The prior art has disclosed various extended lens structures designed to achieve longer focal length without the attendant disadvantages described above. One such type of extended lens is the resistive lens exemplified by FIG. 1 of U.S. Pat. No. 2,143,390 issued to F. Schroter on Jan. 10, 1939; by U.S. Pat. No. 3,932,786 issued to F. J. Campbell on Jan. 13, 1976; and by FIG. 3 of U.S. Pat. No. 4,091,144 issued to J. Dresner et al on May 23, 1978. In this type of lens, a plurality of metal electrode plates are arranged in serial fashion and a voltage gradient is established along the lens by applying different voltages to the different plates by way of a resistive bleeder element provided within the vacuum envelope of the electron tube itself. Although Schroter shows this resistor only schematically, Campbell discloses a practical embodiment of a bleeder resistor disposed on an insulator element of the electron gun structure, and Dresner et al show a practical embodiment of a stack of alternate metal electrodes and insulator blocks with a resistive bleeder coating applied along one edge of the stack. However, in practice, the Campbell structure has proved to have attendant problems of stray emission because of the many connectors required to make contact between the series of apertured electrodes and the bleeder resistor, and both the Campbell and Dresner et al lenses depend for their field accuracy upon the uniformity of the resistive bleeder coating, the fabrication of which is very difficult to control. Furthermore, neither the Campbell nor the Dresner et al lenses provide the flexibility desired for accurately shaping the lenses' voltage profile along the beam path.

SUMMARY OF THE INVENTION

A resistive type extended electron lens comprises a plurality of apertured electrodes and a plurality of resistive spacer blocks. The electrodes and the blocks are alternately stacked and secured together to form an electrically continuous structure. The resistive blocks comprise insulator blocks which, prior to being assembled into a unitary stack with the apertured electrode plates, are each coated along at least a portion of one surface with a suitable resistive material. Such precoating (i.e. coating prior to assembly) of the blocks allows them to be pretested before assembly and sorted according to their resistivity characteristics. The resistive material is preferably a cermet as disclosed in U.S. Pat. No. 4,010,312 issued to Pinch et al on Mar. 1, 1977.
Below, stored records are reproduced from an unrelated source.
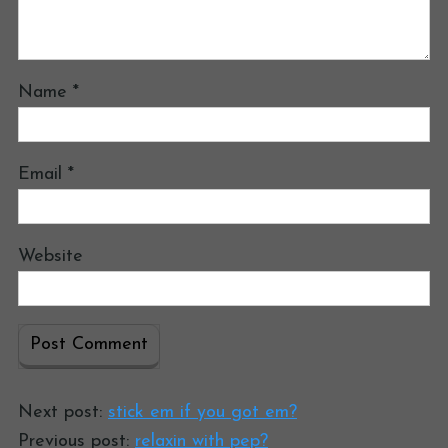
Name
*
Email
*
Website
Next post:
stick em if you got em?
Previous post:
relaxin with pep?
BRIEF DESCRIPTION OF THE DRAWINGS

FIG. 1 is an elevation view of the novel electron gun with parts broken away and shown in section.

FIG. 2 is a longitudinal section view of the novel electron gun taken along line 2--2 of FIG. 1.

FIG. 3 is a section view taken along line 3--3 of FIG. 1.

FIGS. 4 and 5 are enlarged sections of alternative embodiments of the lens structure of the novel gun.

DETAILED DESCRIPTION OF THE PREFERRED EMBODIMENT

The present invention is shown as embodied in a 3-beam in-line electron gun of the type described in U.S. Pat. No. 3,772,554 issued to R. H. Hughes on Nov. 12, 1973. The Hughes patent is incorporated by reference herein for the purpose of disclosure. The invention may however be used in other types of electron guns.

As shown in FIGS. 1 and 2, an electron gun 10 comprises two parallel glass support rods 12 on which various electron gun elements are mounted. At one end of the support rods 12 are mounted three cup-shaped cathodes 14 having emissive surfaces on their end walls. Mounted in spaced relation beyond the cathodes 14 are a control grid electrode 16, a screen grid electrode 18, a first accelerating and focusing electrode 20 and a second accelerating and focusing electrode 22. The three cathodes 14 project electron beams along three coplanar beam paths 24 through apertures in the electrodes.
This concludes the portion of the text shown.